From a Drood to a Kill - Simon R. Green Page 0,110
Jack. Am I dead?”
“Not necessarily,” said the Armourer. “You’re feeling better because you’ve left your earthly cares and woes behind to come to this place in search of judgement and forgiveness and renewal. A new chance at life. You do want to return to the world above, don’t you?”
“Yes,” I said. “I have to. Molly is depending on me.”
The Armourer grinned. “You always were very single-minded. I approve of Molly. She’s good for you. Don’t ever tell her I said that. She’d hate to think she was a good influence on anyone.”
The dark waters suddenly levelled out, and our descent slowed and stopped. The barge eased to a halt beside a new platform that had suddenly appeared out of nowhere. Dead Boy grounded his long pole and leaned on it, nodding to me companionably.
“Okay, this is it. Even I can’t go any farther. See you around, Eddie. Hopefully.” He nodded to Jack. “Good seeing you again. I enjoyed your wake. Oh, sorry . . .”
“That’s all right,” said the Armourer. “I was there, in spirit.”

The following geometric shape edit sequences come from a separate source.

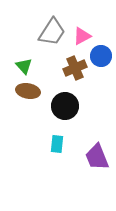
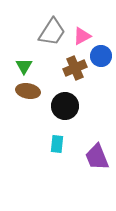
green triangle: rotated 12 degrees clockwise
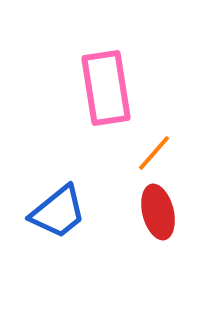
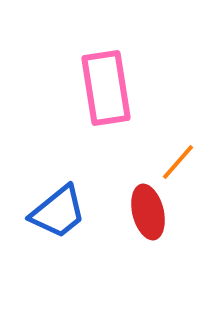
orange line: moved 24 px right, 9 px down
red ellipse: moved 10 px left
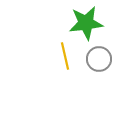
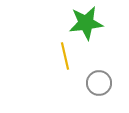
gray circle: moved 24 px down
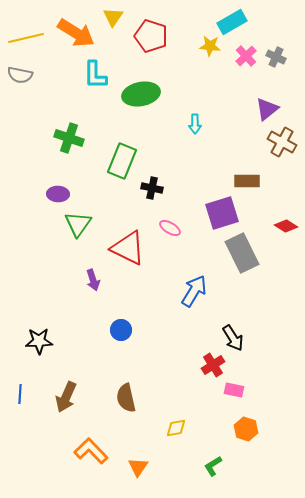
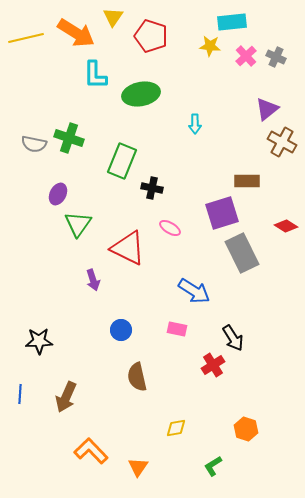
cyan rectangle: rotated 24 degrees clockwise
gray semicircle: moved 14 px right, 69 px down
purple ellipse: rotated 65 degrees counterclockwise
blue arrow: rotated 92 degrees clockwise
pink rectangle: moved 57 px left, 61 px up
brown semicircle: moved 11 px right, 21 px up
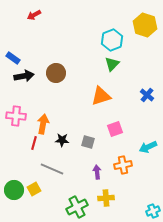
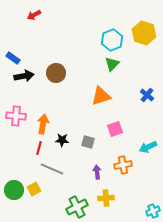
yellow hexagon: moved 1 px left, 8 px down
red line: moved 5 px right, 5 px down
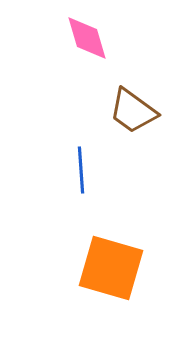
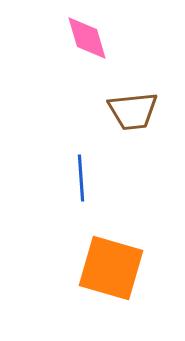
brown trapezoid: rotated 42 degrees counterclockwise
blue line: moved 8 px down
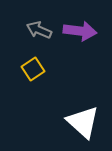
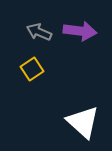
gray arrow: moved 2 px down
yellow square: moved 1 px left
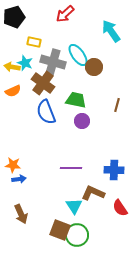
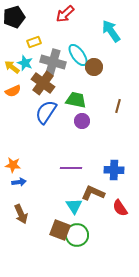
yellow rectangle: rotated 32 degrees counterclockwise
yellow arrow: rotated 28 degrees clockwise
brown line: moved 1 px right, 1 px down
blue semicircle: rotated 55 degrees clockwise
blue arrow: moved 3 px down
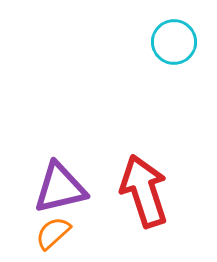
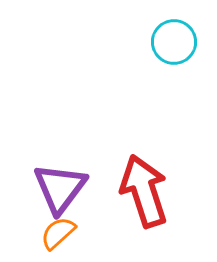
purple triangle: rotated 40 degrees counterclockwise
orange semicircle: moved 5 px right
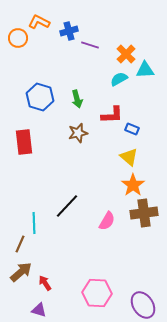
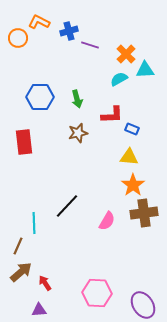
blue hexagon: rotated 16 degrees counterclockwise
yellow triangle: rotated 36 degrees counterclockwise
brown line: moved 2 px left, 2 px down
purple triangle: rotated 21 degrees counterclockwise
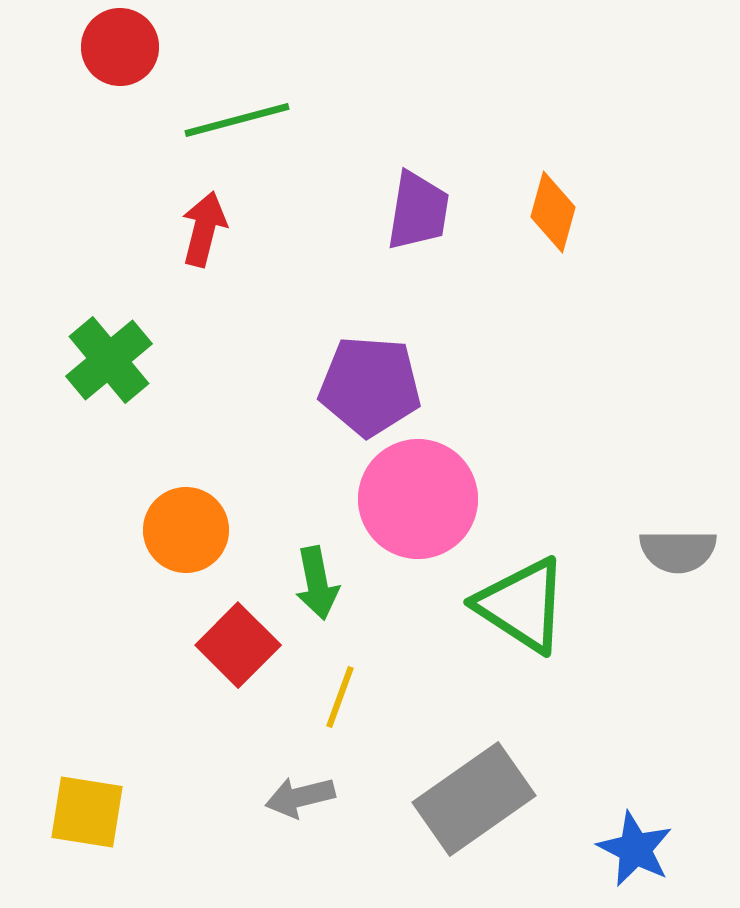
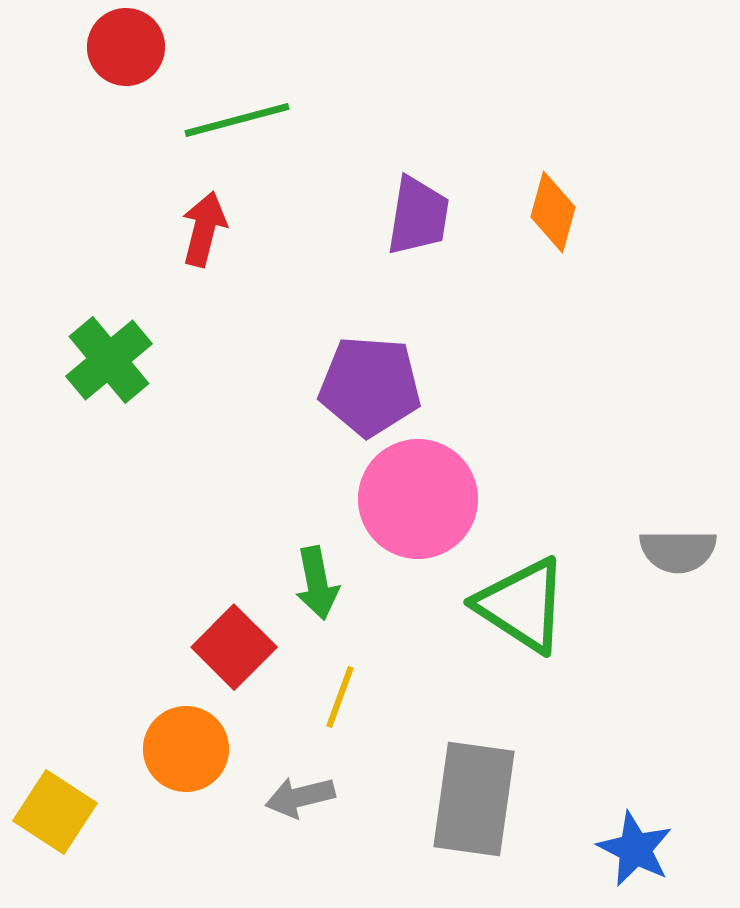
red circle: moved 6 px right
purple trapezoid: moved 5 px down
orange circle: moved 219 px down
red square: moved 4 px left, 2 px down
gray rectangle: rotated 47 degrees counterclockwise
yellow square: moved 32 px left; rotated 24 degrees clockwise
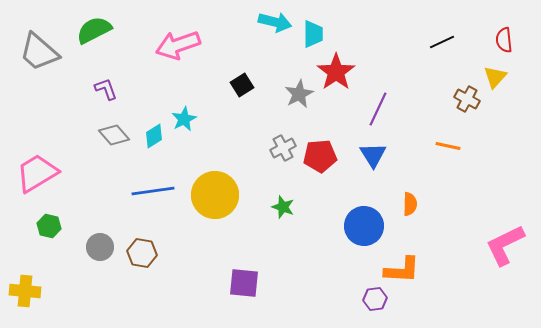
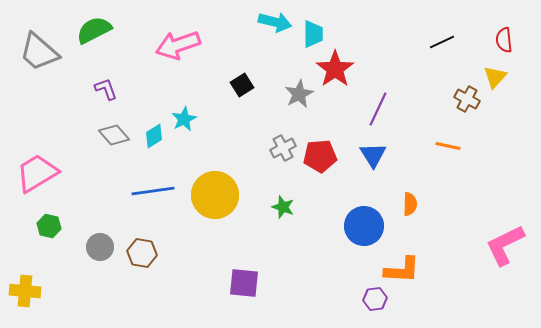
red star: moved 1 px left, 3 px up
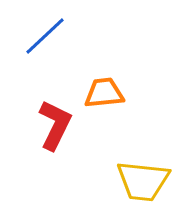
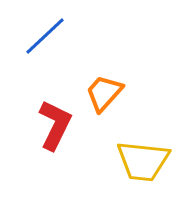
orange trapezoid: rotated 42 degrees counterclockwise
yellow trapezoid: moved 20 px up
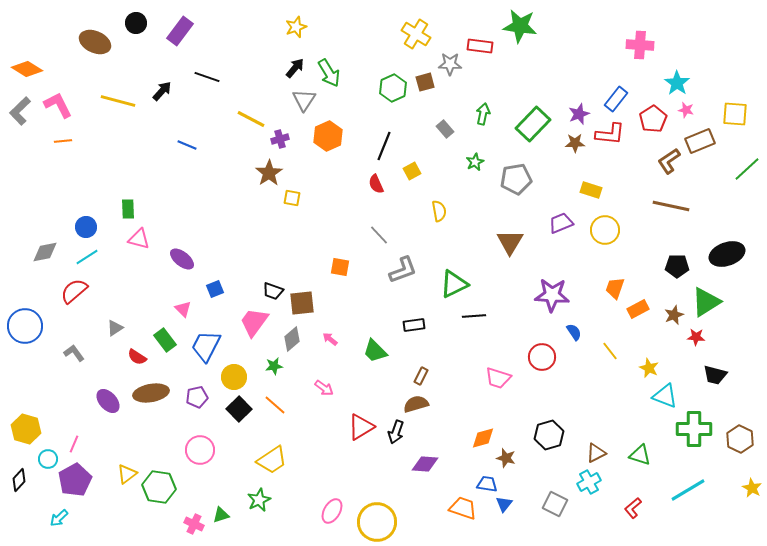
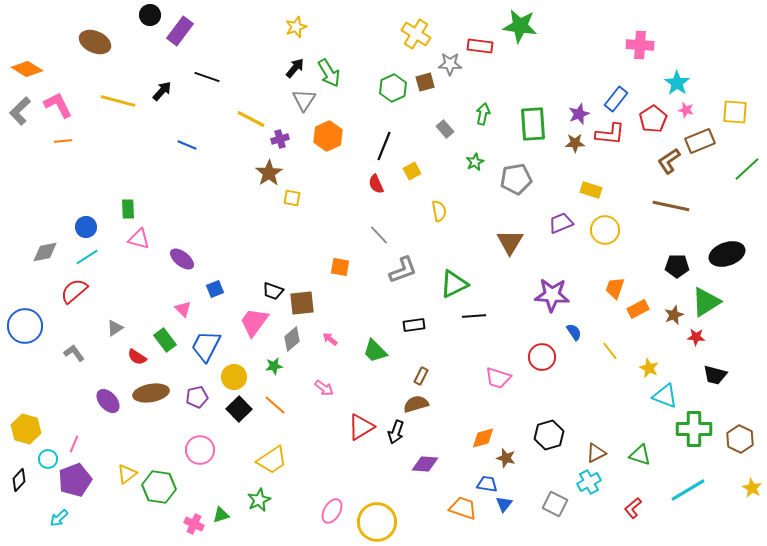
black circle at (136, 23): moved 14 px right, 8 px up
yellow square at (735, 114): moved 2 px up
green rectangle at (533, 124): rotated 48 degrees counterclockwise
purple pentagon at (75, 480): rotated 8 degrees clockwise
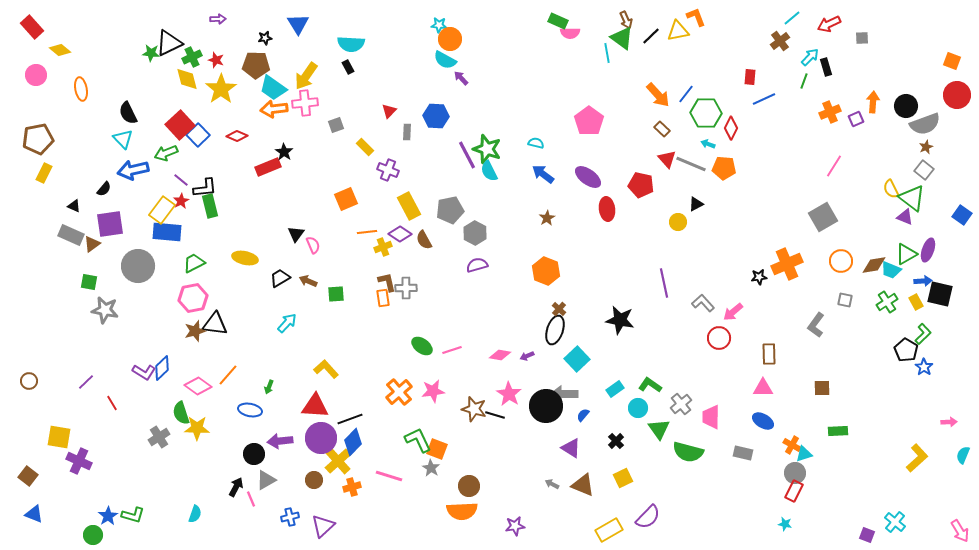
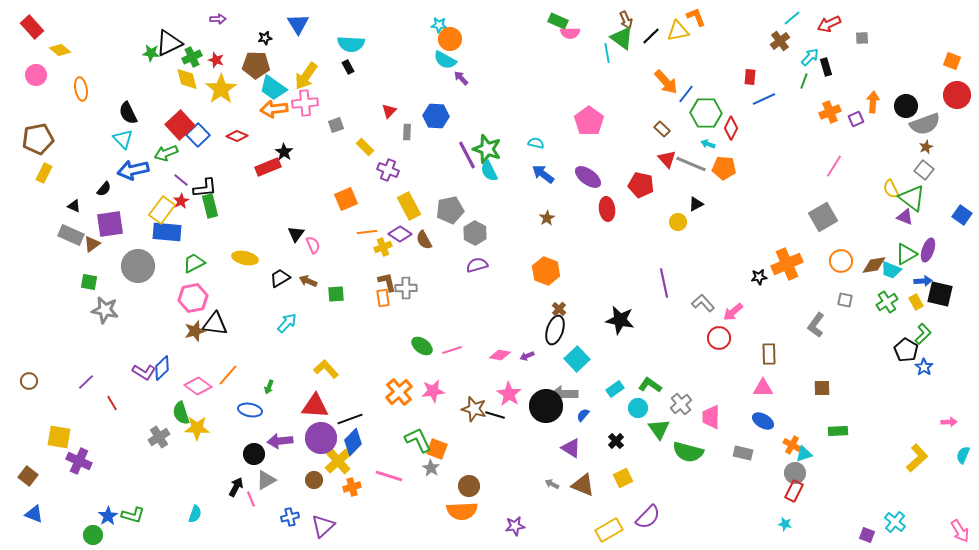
orange arrow at (658, 95): moved 8 px right, 13 px up
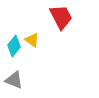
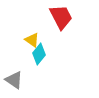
cyan diamond: moved 25 px right, 8 px down
gray triangle: rotated 12 degrees clockwise
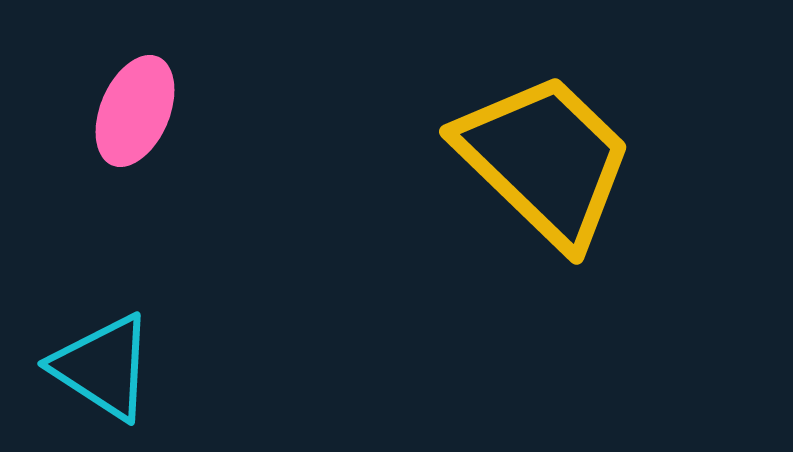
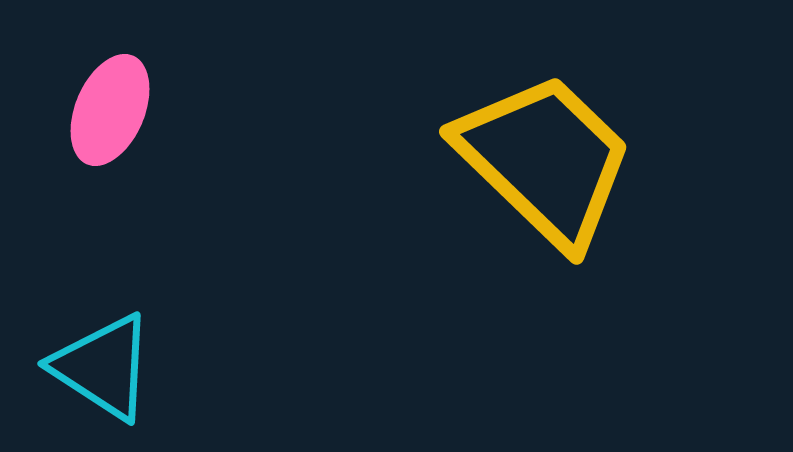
pink ellipse: moved 25 px left, 1 px up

I stepped carefully up out of the barge and onto the platform, and the Armourer quickly joined me. Everything looked . . . perfectly ordinary, but once again there was no one around. The long, empty platform was bathed in a flat, characterless light, and the Destinations board consisted of just two arrows—one pointing up and the other pointing down. Some symbols are so obvious they’re not even really symbols. More like a slap round the back of the head. I turned to Jack and did my best to sound off-handed and confident.
“Okay, what are we doing here?”
“You’re here to face the Arbiter,” said Jack. “To tell the truth, at last; because nothing less can save and redeem you. It’s judgement night.”
I really didn’t like the sound of that. Particularly when I became aware that the flat light was fading steadily all around us. I looked back at the black river, but Dead Boy and his barge were already gone. Gloom closed in on Jack and me from all sides, until finally there was just a spotlight, sharp and clear and concentrated, falling out of nowhere onto me and Jack. Pinning us in place, like specimens mounted on a board.
“I’m on trial, aren’t I?” I said.
“Yes,” said the Armourer.
“By this . . . Arbiter? Who put him in charge? Who gave him authority over me?”
Jack smiled. “You did, Eddie.”
I sniffed loudly. “I’ve never liked authority figures. Even when I was one.”
A second spotlight stabbed down, abruptly illuminating a dark human silhouette sitting on a bar-stool not far away, facing me. A bar-stool that looked just like the one I’d been sitting on, not so long ago, at Jack’s wake in the Wulfshead Club. The dark figure leaned forward suddenly, and his face came into the light. It was, of course, me. Smiling.
“Yes,” said the Arbiter. “The one person you know you can’t lie to.”
I looked to my uncle Jack. “Is it too late to request a change in venue?”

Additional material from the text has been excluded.